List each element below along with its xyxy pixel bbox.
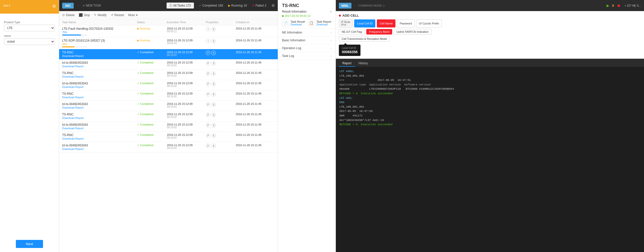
mml-play-button[interactable]: ▶ (607, 4, 609, 8)
terminal-line: LTE_100_001_001 (339, 74, 640, 78)
frequency-band-button[interactable]: Frequency Band (366, 29, 392, 35)
nic-tab-label[interactable]: NIC (62, 3, 74, 9)
section-label: Basic Information (282, 39, 305, 42)
task-status: ✓ Completed (137, 102, 167, 106)
task-row[interactable]: lcl-ts-00492453343Download Report✓ Compl… (59, 80, 278, 90)
online-dot (282, 15, 284, 17)
task-row[interactable]: lcl-ts-00492453343Download Report✓ Compl… (59, 101, 278, 111)
result-info-chevron: ▾ (330, 10, 332, 13)
delete-icon: ⊘ (62, 13, 65, 17)
task-result-item[interactable]: 📄 Task Result Download (282, 19, 305, 26)
task-execution-time: 2016-11-26 15:12:09 00:10:02 (167, 123, 206, 129)
terminal-line: 2017-06-05 16:47:59 (339, 109, 640, 114)
result-info-label[interactable]: Result Information ▾ (282, 10, 332, 13)
download-report-link[interactable]: Download Report (62, 54, 84, 57)
task-result-icon: 📄 (282, 19, 289, 26)
section-label: Operation Log (282, 46, 301, 50)
download-report-link[interactable]: Download Report (62, 96, 84, 99)
task-properties: PS (206, 102, 236, 107)
download-report-link[interactable]: Download Report (62, 106, 84, 109)
new-task-button[interactable]: + NEW TASK (83, 4, 101, 8)
task-table-header: Task Name Status Execution Time Properti… (59, 19, 278, 25)
task-name: TS-RNC (62, 113, 137, 116)
tsrnc-section-item[interactable]: Task Log ‹ (278, 52, 336, 60)
history-tab[interactable]: History (355, 60, 371, 67)
filter-icon: ☰ (169, 4, 172, 7)
restart-button[interactable]: ↺ Restart (111, 13, 124, 17)
task-execution-time: 2016-11-26 15:12:09 00:10:02 (167, 82, 206, 87)
task-execution-time: 2016-11-26 15:12:09 00:10:02 (167, 102, 206, 108)
terminal-line: RETCODE = 0 Execution succeeded (339, 91, 640, 96)
uplink-farfcn-button[interactable]: Uplink FARFCN Indication (394, 29, 431, 35)
tsrnc-section-item[interactable]: NE Information ‹ (278, 29, 336, 37)
ui-cyclic-prefix-button[interactable]: UI Cycclic Prefix (416, 19, 442, 27)
left-panel-gear-icon[interactable]: ⚙ (52, 4, 56, 9)
running-stat: ▶ Running 10 (228, 4, 247, 7)
task-row[interactable]: LTE-Fault Handling-20170324-13033275%▶ R… (59, 25, 278, 37)
more-button[interactable]: More ▾ (128, 13, 137, 17)
product-type-select[interactable]: LTE (4, 25, 55, 31)
task-properties: PS (206, 82, 236, 86)
task-row[interactable]: TS-RNCDownload Report✓ Completed 2016-11… (59, 111, 278, 121)
password-button[interactable]: Password (397, 19, 415, 27)
local-cell-id-button[interactable]: Local Cell ID (354, 19, 375, 27)
tsrnc-section-item[interactable]: Operation Log ‹ (278, 44, 336, 52)
cell-name-button[interactable]: Cell Name (377, 19, 395, 27)
terminal-line: eNodeB LTEV200R007C003P110 BTS3900 V100R… (339, 87, 640, 91)
mml-stop-icon[interactable]: ⏹ (617, 4, 620, 8)
tsrnc-section-item[interactable]: Basic Information ‹ (278, 37, 336, 44)
task-properties: PS (206, 123, 236, 128)
next-button[interactable]: Next (16, 240, 43, 248)
task-created: 2016-11-26 15:11:45 (236, 71, 275, 74)
task-row[interactable]: TS-RNCDownload Report✓ Completed 2016-11… (59, 70, 278, 80)
mml-pause-icon[interactable]: ⏸ (611, 4, 615, 8)
task-properties: PS (206, 133, 236, 138)
nic-gear-icon[interactable]: ⚙ (271, 3, 275, 8)
ne-iot-flag-button[interactable]: NE-IoT Cell Flag (339, 29, 365, 35)
task-row[interactable]: TS-RNCDownload Report✓ Completed 2016-11… (59, 49, 278, 59)
stop-button[interactable]: ⬛ Stop (79, 13, 90, 17)
tsrnc-panel: TS-RNC Result Information ▾ 2017-03-03 0… (278, 0, 336, 252)
terminal-line: LTE_100_001_001 (339, 105, 640, 109)
modify-button[interactable]: ✎ Modify (94, 13, 106, 17)
terminal-line: LST AAS; (339, 96, 640, 101)
tsrnc-sections: NE Information ‹Basic Information ‹Opera… (278, 29, 336, 60)
chevron-down-icon: ▾ (136, 13, 138, 17)
name-label: name (4, 34, 55, 37)
download-report-link[interactable]: Download Report (62, 137, 84, 140)
task-execution-time: 2016-11-26 15:12:09 00:10:02 (167, 71, 206, 77)
task-name: TS-RNC (62, 133, 137, 137)
download-report-link[interactable]: Download Report (62, 65, 84, 68)
download-report-link[interactable]: Download Report (62, 116, 84, 119)
task-properties: PS (206, 51, 236, 55)
task-report-item[interactable]: 📋 Task Report Download (308, 19, 331, 26)
name-select[interactable]: ected (4, 38, 55, 45)
download-report-link[interactable]: Download Report (62, 127, 84, 130)
task-result-row: 📄 Task Result Download 📋 Task Report Dow… (282, 19, 332, 26)
report-tab[interactable]: Report (339, 60, 355, 67)
left-panel-header: iled 2 ⚙ (0, 0, 59, 12)
download-report-link[interactable]: Download Report (62, 85, 84, 88)
task-row[interactable]: TS-RNCDownload Report✓ Completed 2016-11… (59, 132, 278, 142)
task-row[interactable]: lcl-ts-00492453343Download Report✓ Compl… (59, 121, 278, 132)
task-report-icon: 📋 (308, 19, 315, 26)
cell-transmission-button[interactable]: Cell Transmission & Reception Mode (339, 36, 390, 42)
mml-command-mode: COMMAND MODE ◇ (358, 4, 385, 7)
cell-buttons-row3: Cell Transmission & Reception Mode (339, 36, 641, 42)
task-name: lcl-ts-00492453343 (62, 123, 137, 127)
task-properties: IS (206, 27, 236, 32)
task-execution-time: 2016-11-26 15:12:09 00:10:02 (167, 51, 206, 56)
section-chevron: ‹ (331, 39, 332, 42)
all-tasks-filter[interactable]: ☰ All Tasks 172 (167, 3, 194, 9)
download-report-link[interactable]: Download Report (62, 75, 84, 78)
task-row[interactable]: lcl-ts-00492453343Download Report✓ Compl… (59, 59, 278, 70)
task-properties: IS (206, 39, 236, 43)
task-row[interactable]: lcl-ts-00492453343Download Report✓ Compl… (59, 142, 278, 152)
task-row[interactable]: LTE-SOP-20161124-165327 (3)49%▶ Running … (59, 37, 278, 49)
task-created: 2016-11-26 15:11:45 (236, 113, 275, 116)
task-created: 2016-11-26 15:11:45 (236, 123, 275, 126)
download-report-link[interactable]: Download Report (62, 147, 84, 150)
mml-tab-label[interactable]: MML (339, 3, 351, 9)
delete-button[interactable]: ⊘ Delete (62, 13, 75, 17)
task-row[interactable]: TS-RNCDownload Report✓ Completed 2016-11… (59, 90, 278, 101)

» **PROBLEM TO WORK ON**: Your answer must be the full listing, copied exactly, with no pictures in it.

» **SOLUTION TO THIS EXERCISE**:
List each element below along with its xyxy pixel bbox.
mml-play-button[interactable]: ▶ (607, 4, 609, 8)
terminal-line: LTE_100_001_001 (339, 74, 640, 78)
frequency-band-button[interactable]: Frequency Band (366, 29, 392, 35)
nic-tab-label[interactable]: NIC (62, 3, 74, 9)
section-label: Basic Information (282, 39, 305, 42)
task-status: ✓ Completed (137, 102, 167, 106)
task-row[interactable]: lcl-ts-00492453343Download Report✓ Compl… (59, 80, 278, 90)
online-dot (282, 15, 284, 17)
task-row[interactable]: lcl-ts-00492453343Download Report✓ Compl… (59, 101, 278, 111)
result-info-chevron: ▾ (330, 10, 332, 13)
delete-icon: ⊘ (62, 13, 65, 17)
task-result-item[interactable]: 📄 Task Result Download (282, 19, 305, 26)
task-execution-time: 2016-11-26 15:12:09 00:10:02 (167, 123, 206, 129)
terminal-line: 2017-06-05 16:47:59 (339, 109, 640, 114)
result-info-label[interactable]: Result Information ▾ (282, 10, 332, 13)
download-report-link[interactable]: Download Report (62, 54, 84, 57)
task-result-icon: 📄 (282, 19, 289, 26)
section-label: Operation Log (282, 46, 301, 50)
download-report-link[interactable]: Download Report (62, 96, 84, 99)
task-properties: PS (206, 102, 236, 107)
download-report-link[interactable]: Download Report (62, 106, 84, 109)
new-task-button[interactable]: + NEW TASK (83, 4, 101, 8)
task-table-header: Task Name Status Execution Time Properti… (59, 19, 278, 25)
task-name: TS-RNC (62, 113, 137, 116)
tsrnc-section-item[interactable]: Task Log ‹ (278, 52, 336, 60)
history-tab[interactable]: History (355, 60, 371, 67)
filter-icon: ☰ (169, 4, 172, 7)
restart-button[interactable]: ↺ Restart (111, 13, 124, 17)
task-execution-time: 2016-11-26 15:12:09 00:10:02 (167, 82, 206, 87)
task-execution-time: 2016-11-26 15:12:09 00:10:02 (167, 102, 206, 108)
terminal-line: RETCODE = 0 Execution succeeded (339, 91, 640, 96)
uplink-farfcn-button[interactable]: Uplink FARFCN Indication (394, 29, 431, 35)
tsrnc-section-item[interactable]: NE Information ‹ (278, 29, 336, 37)
ui-cyclic-prefix-button[interactable]: UI Cycclic Prefix (416, 19, 442, 27)
left-panel-gear-icon[interactable]: ⚙ (52, 4, 56, 9)
running-stat: ▶ Running 10 (228, 4, 247, 7)
task-row[interactable]: LTE-Fault Handling-20170324-13033275%▶ R… (59, 25, 278, 37)
more-button[interactable]: More ▾ (128, 13, 137, 17)
product-type-select[interactable]: LTE (4, 25, 55, 31)
task-properties: PS (206, 82, 236, 86)
task-row[interactable]: TS-RNCDownload Report✓ Completed 2016-11… (59, 111, 278, 121)
password-button[interactable]: Password (397, 19, 415, 27)
local-cell-id-button[interactable]: Local Cell ID (354, 19, 375, 27)
tsrnc-section-item[interactable]: Operation Log ‹ (278, 44, 336, 52)
cell-name-button[interactable]: Cell Name (377, 19, 395, 27)
terminal-line: eNodeB LTEV200R007C003P110 BTS3900 V100R… (339, 87, 640, 91)
mml-stop-icon[interactable]: ⏹ (617, 4, 620, 8)
tsrnc-section-item[interactable]: Basic Information ‹ (278, 37, 336, 44)
task-properties: PS (206, 123, 236, 128)
next-button[interactable]: Next (16, 240, 43, 248)
task-created: 2016-11-26 15:11:45 (236, 71, 275, 74)
task-row[interactable]: TS-RNCDownload Report✓ Completed 2016-11… (59, 70, 278, 80)
mml-pause-icon[interactable]: ⏸ (611, 4, 615, 8)
task-properties: PS (206, 133, 236, 138)
nic-gear-icon[interactable]: ⚙ (271, 3, 275, 8)
ne-iot-flag-button[interactable]: NE-IoT Cell Flag (339, 29, 365, 35)
task-row[interactable]: TS-RNCDownload Report✓ Completed 2016-11… (59, 49, 278, 59)
stop-button[interactable]: ⬛ Stop (79, 13, 90, 17)
tsrnc-panel: TS-RNC Result Information ▾ 2017-03-03 0… (278, 0, 336, 252)
terminal-line: LTE_100_001_001 (339, 105, 640, 109)
modify-button[interactable]: ✎ Modify (94, 13, 106, 17)
terminal-line: LST AAS; (339, 96, 640, 101)
tsrnc-sections: NE Information ‹Basic Information ‹Opera… (278, 29, 336, 60)
chevron-down-icon: ▾ (136, 13, 138, 17)
name-label: name (4, 34, 55, 37)
download-report-link[interactable]: Download Report (62, 137, 84, 140)
task-execution-time: 2016-11-26 15:12:09 00:10:02 (167, 71, 206, 77)
task-name: TS-RNC (62, 133, 137, 137)
download-report-link[interactable]: Download Report (62, 65, 84, 68)
download-report-link[interactable]: Download Report (62, 116, 84, 119)
task-properties: PS (206, 51, 236, 55)
task-report-item[interactable]: 📋 Task Report Download (308, 19, 331, 26)
name-select[interactable]: ected (4, 38, 55, 45)
download-report-link[interactable]: Download Report (62, 127, 84, 130)
task-result-row: 📄 Task Result Download 📋 Task Report Dow… (282, 19, 332, 26)
report-tab[interactable]: Report (339, 60, 355, 67)
left-panel-header: iled 2 ⚙ (0, 0, 59, 12)
download-report-link[interactable]: Download Report (62, 85, 84, 88)
task-row[interactable]: TS-RNCDownload Report✓ Completed 2016-11… (59, 132, 278, 142)
task-row[interactable]: lcl-ts-00492453343Download Report✓ Compl… (59, 121, 278, 132)
task-report-icon: 📋 (308, 19, 315, 26)
cell-transmission-button[interactable]: Cell Transmission & Reception Mode (339, 36, 390, 42)
mml-command-mode: COMMAND MODE ◇ (358, 4, 385, 7)
cell-buttons-row3: Cell Transmission & Reception Mode (339, 36, 641, 42)
task-name: lcl-ts-00492453343 (62, 123, 137, 127)
task-properties: IS (206, 27, 236, 32)
task-execution-time: 2016-11-26 15:12:09 00:10:02 (167, 51, 206, 56)
section-chevron: ‹ (331, 39, 332, 42)
all-tasks-filter[interactable]: ☰ All Tasks 172 (167, 3, 194, 9)
download-report-link[interactable]: Download Report (62, 75, 84, 78)
task-row[interactable]: lcl-ts-00492453343Download Report✓ Compl… (59, 59, 278, 70)
task-properties: IS (206, 39, 236, 43)
task-row[interactable]: lcl-ts-00492453343Download Report✓ Compl… (59, 142, 278, 152)
task-row[interactable]: LTE-SOP-20161124-165327 (3)49%▶ Running … (59, 37, 278, 49)
task-created: 2016-11-26 15:11:45 (236, 113, 275, 116)
task-created: 2016-11-26 15:11:45 (236, 123, 275, 126)
download-report-link[interactable]: Download Report (62, 147, 84, 150)
mml-tab-label[interactable]: MML (339, 3, 351, 9)
delete-button[interactable]: ⊘ Delete (62, 13, 75, 17)
task-row[interactable]: TS-RNCDownload Report✓ Completed 2016-11… (59, 90, 278, 101)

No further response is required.